不要依据国企的财务状况而应依据竞争性来进行分类改革,即不是让盈利差的或者资金短缺的国企,而是让市场竞争性强的国企优先进行混改。混改要与分类改革协同推进,竞争性不同,民资进入程度也不同。我们认为合理的改革方案如下:一是竞争性的商业类国企,应该在行业层面完全放开市场,让各类资本自由进入退出;二是自然垄断性的商业类国企,应该区分上下游产业链条,能够放开的尽量放开,不能放开的则在企业层面进行混改;三是关系国家安全和国民经济命脉的商业类国企,应该仅在企业层面推行混改,并保持国企控股地位。四是公益类国有企业,应该采取国有独资形式,具备条件的也可以推行混改,还可以通过购买服务、特许经营、委托代理等方式,鼓励非国有企业积极参与。此外,还要根据垄断属性变迁来动态调整产业链的改革顺序和强度。技术创新、市场需求扩张不断改变原有垄断性行业的技术特征、产业结构、规模经济的边界,一些行业的自然垄断属性逐渐被削弱。因此,政府必须正确把握自然垄断的动态边界,以此针对性地逐步纵深有序推进混改。
做大和维稳占据主导,做优和效率提升有待加强,导致在去产能、去杠杆过程中获益却可能延误整个改革。我国是社会主义国家,必须理直气壮做强做优做大国有企业。但是全面理解“做强做优做大国有企业”,切勿片面强调“做大”。如果国企一味做大,国企低效和产能过剩问题将会持续且不断加重。市场化是国企改革的基本价值取向,因此必须在抵制私有化的前提下做到市场化,即在保持国企的主导地位的同时尽可能地引入民间资本。这可以表现为:国资在行业层面占据主导,占据行业的大多数市场份额,或者掌控行业的关键链条,允许民资进入行业或其部分链条;在企业层面占据主导,国资绝对控股或相对控股,允许民资进入董事会、监事会和经理层。
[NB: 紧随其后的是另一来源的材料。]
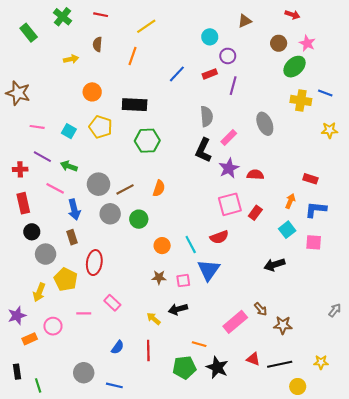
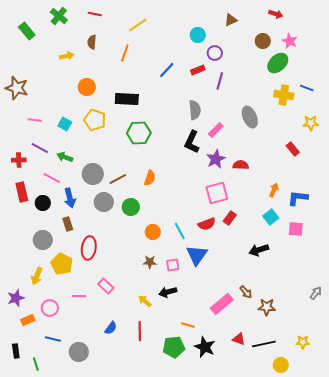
red rectangle: (310, 179) -> (293, 149), moved, turned 32
red rectangle: (255, 213) -> (230, 218), moved
black circle: (32, 232) -> (43, 203), moved
blue line: (114, 385) -> (53, 339), moved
实现“真实繁荣”的精髓在于建立可以实现“真实繁荣”的制度体系。在微观操作层面上,混合所有制探索应与企业部门去产能、去杠杆结合。一些“僵尸企业”已经成为国有资本的包袱,不断汲取国企利润、银行信贷和财政补贴,必须及时大刀阔斧地进行混改,引入民间资本并允许其控股,希望民间资本带领“僵尸企业”转型,投资于更有效率的生产领域。但是,当前国企高管“求稳”心态较普遍,具体改革举措缺乏突破性。应该严格甄别改革试错与腐败行为,完善国企改革中的容错机制建设。国企高管只要是坚持科学的改革方向,并按照法定决策程序实施改革举措,都应该受到依法保护。即使事后证实改革不成功,只要当事人不存在主观故意或谋取私利行为,其合法改革行为应受到制度保障。
加快转变国资监管方式,尽快实现从以管企业为主向管资本为主转变。成立国有资本投资运营公司,对出资企业以管资本的方式行使出资人权利,按照《公司法》和公司章程,与其他民间资本一样均等地行使股东权利。而且,根据中央汇金、信达、国开投等企业在“管资本”方面的经验,政府不能直接干预企业,只能通过国资投资运营公司在其所投资企业行使股东权利。同时,当前国资委的职能应进行调整,既要剥离与出资人无关的行政职责,又要提高履行出资人职责的专业化水平。一方面,将安全生产、信访、节能减排等公共管理职能交还给相应的政府监管部门;另一方面,将经理层选聘等职权交还公司董事会,同时提升依照《公司法》规定的股东会职权参与治理的能力。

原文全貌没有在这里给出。